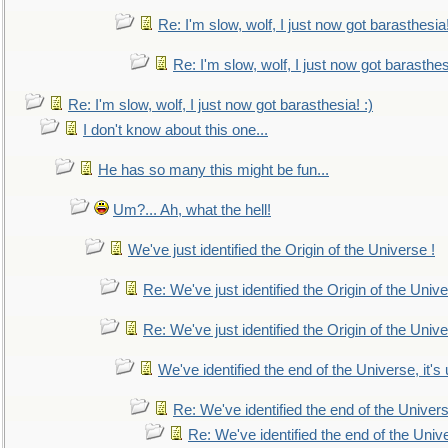
Re: I'm slow, wolf, I just now got barasthesia!
Re: I'm slow, wolf, I just now got barasthesi
Re: I'm slow, wolf, I just now got barasthesia! :)
I don't know about this one...
He has so many this might be fun...
Um?... Ah, what the hell!
We've just identified the Origin of the Universe !
Re: We've just identified the Origin of the Unive
Re: We've just identified the Origin of the Unive
We've identified the end of the Universe, it's 
Re: We've identified the end of the Universe
Re: We've identified the end of the Univer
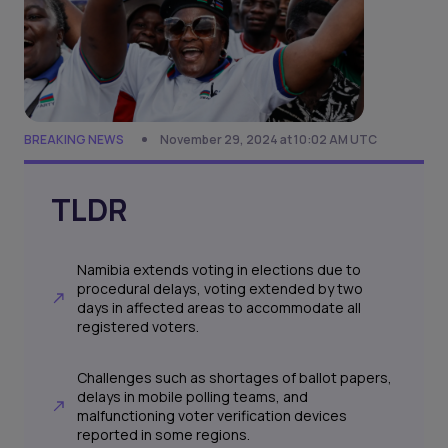
BREAKING NEWS
November 29, 2024 at 10:02 AM UTC
TLDR
Namibia extends voting in elections due to
procedural delays, voting extended by two
days in affected areas to accommodate all
registered voters.
Challenges such as shortages of ballot papers,
delays in mobile polling teams, and
malfunctioning voter verification devices
reported in some regions.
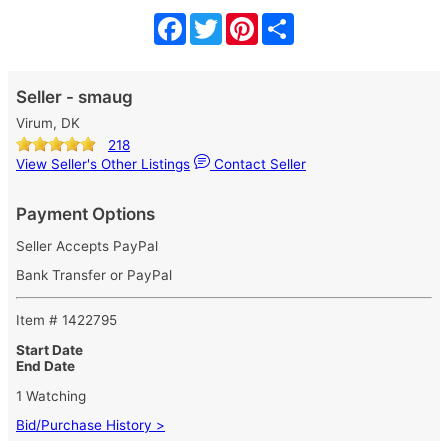
Facebook
Twitter
Pinterest
Share
Seller - smaug
Virum, DK
218
View Seller's Other Listings
Contact Seller
Payment Options
Seller Accepts PayPal
Bank Transfer or PayPal
Item # 1422795
Start Date
End Date
1 Watching
Bid/Purchase History >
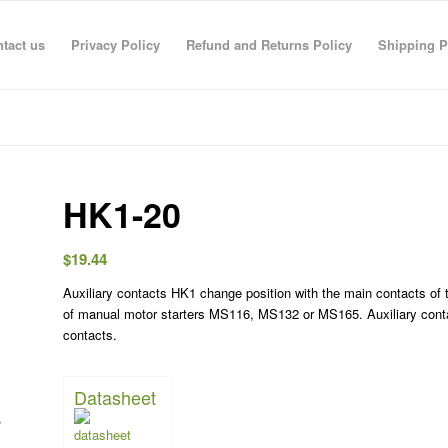
tact us
Privacy Policy
Refund and Returns Policy
Shipping P
HK1-20
$
19.44
Auxiliary contacts HK1 change position with the main contacts of t
R RAHMAN
anas sarhan
TECO TECO
Taha Saymeh
Ahmed Fouad
Gediminas Gasys
Noran Gam
of manual motor starters MS116, MS132 or MS165. Auxiliary conta
3 Jun 26
08:41 29 Apr 26
08:40 29 Apr 26
10:23 28 Apr 26
19:30 01 Mar 26
07:36 28 Feb 26
13:09 26 Fe
contacts.
Datasheet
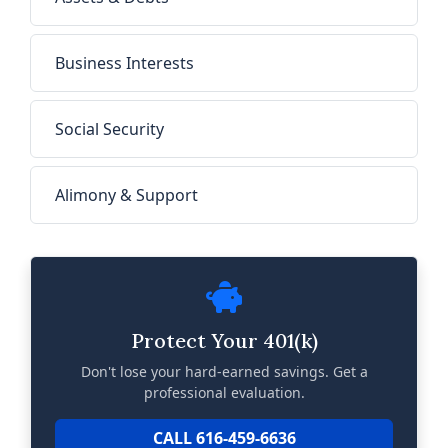
Business Interests
Social Security
Alimony & Support
Protect Your 401(k)
Don't lose your hard-earned savings. Get a
professional evaluation.
CALL 616-459-6636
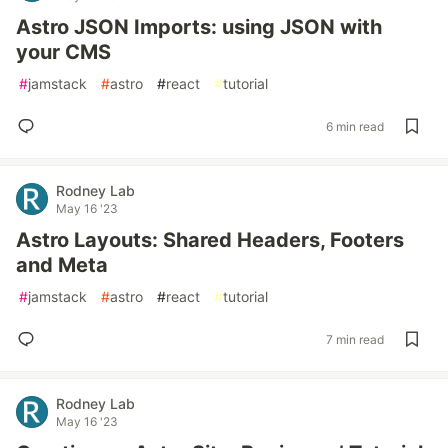
Astro JSON Imports: using JSON with
your CMS
#
jamstack
#
astro
#
react
#
tutorial
6 min read
Rodney Lab
May 16 '23
Astro Layouts: Shared Headers, Footers
and Meta
#
jamstack
#
astro
#
react
#
tutorial
7 min read
Rodney Lab
May 16 '23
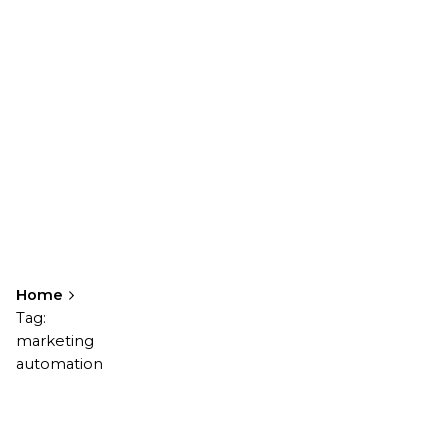
Home
Tag:
marketing
automation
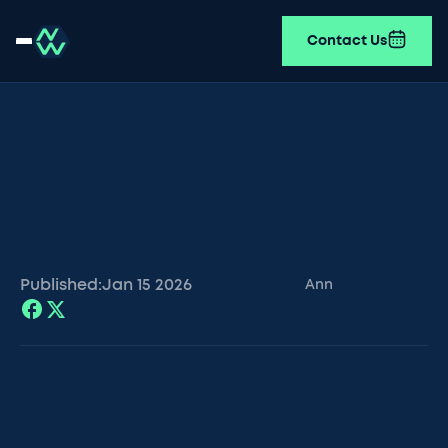
Contact Us
Published:
Jan 15
2026
Ann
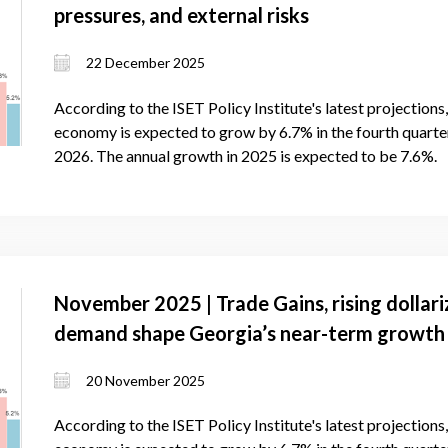
pressures, and external risks
22 December 2025
According to the ISET Policy Institute's latest projection
economy is expected to grow by 6.7% in the fourth quarter 
2026. The annual growth in 2025 is expected to be 7.6%.
November 2025 | Trade Gains, rising dollari
demand shape Georgia’s near-term growth
20 November 2025
According to the ISET Policy Institute's latest projection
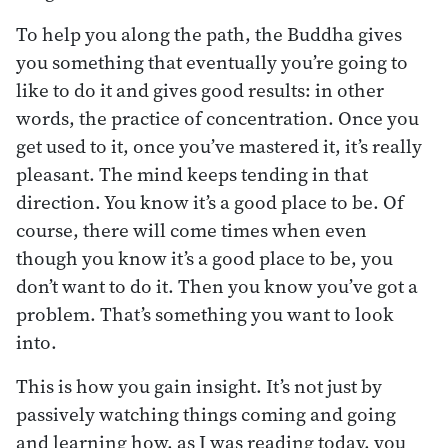
To help you along the path, the Buddha gives
you something that eventually you’re going to
like to do it and gives good results: in other
words, the practice of concentration. Once you
get used to it, once you’ve mastered it, it’s really
pleasant. The mind keeps tending in that
direction. You know it’s a good place to be. Of
course, there will come times when even
though you know it’s a good place to be, you
don’t want to do it. Then you know you’ve got a
problem. That’s something you want to look
into.
This is how you gain insight. It’s not just by
passively watching things coming and going
and learning how, as I was reading today, you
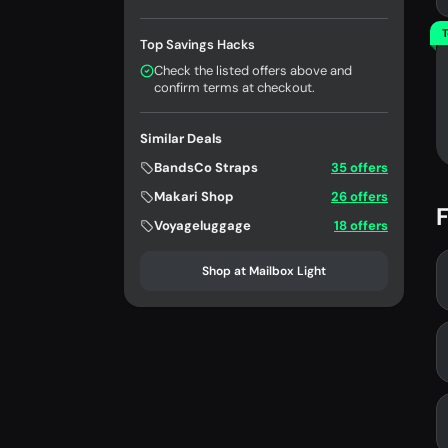
T
Top Savings Hacks
Check the listed offers above and
confirm terms at checkout.
Similar Deals
BandsCo Straps
35 offers
Makari Shop
26 offers
F
Voyageluggage
18 offers
Shop at Mailbox Light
________________________________________
- [Exercise goal]
Which of the lines above include the string "know"? Pick them out and copy them.

- [Result of this exercise]
I don't know about this one...
direction. You know it’s a good place to be. Of
though you know it’s a good place to be, you
don’t want to do it. Then you know you’ve got a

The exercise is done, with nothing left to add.